Критики с легкостью называют «корни» булгаковского творчества. То, что позднее приходилось вычленять с известным умственным усилием, тогда, насколько можно судить, было видно невооруженным глазом. Так, рецензент «Нового мира» писал: «Булгаков стоит особняком в нашей сегодняшней литературе, его не с кем сравнивать. Разложить его творчество на составные элементы — фантастика, фельетон, сюжетность — нетрудно. Нетрудно проследить и его генеалогию»30 (а чуть выше назывались имена Гоголя, Гофмана, Достоевского). Другой критик подтверждает: «Писатель обнаружил любопытнейшее сочетание Гофмана с весьма современным Гоголем»31.

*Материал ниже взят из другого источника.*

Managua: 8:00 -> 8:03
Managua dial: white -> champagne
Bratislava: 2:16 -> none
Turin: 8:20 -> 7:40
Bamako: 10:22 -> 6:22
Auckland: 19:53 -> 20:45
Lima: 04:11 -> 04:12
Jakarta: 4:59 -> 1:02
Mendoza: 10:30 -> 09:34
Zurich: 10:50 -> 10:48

Уже в следующем, 1926 г., в печатной буре, пронесшейся над булгаковской головой из-за премьер двух его пьес — «Дней Турбиных» во МХАТе и «Зойкиной квартиры» в Театре имени Вахтангова, — о каких бы то ни было классических традициях речь уже не заходила. А булгаковский призыв к тому, чтобы разрешили писать «о человеке вообще», теперь, скорее всего, не был бы и опубликован. О творчестве его высказываются примерно так: «В смысле социально-политическом булгаковские пьесы это <...> попытка проехаться по лицу советской власти и коммунистической партии»32. Размежевание заканчивается, и оно отчетливо читается в общеупотребительных лексических клише. Если, по мнению либерального А. Лежнева, Булгаков всего лишь «фрондер», то с точки зрения многих пишущих — «белогвардеец» и «контрреволюционер».
В 1927 г., в преддверии идеологического совещания при Агитпропе, разыгрывается любопытнейшая критическая драка, казалось бы, вокруг произведения Булгакова и их восприятия читающей публикой, но на самом деле выходящая далеко за пределы чисто литературных разногласий.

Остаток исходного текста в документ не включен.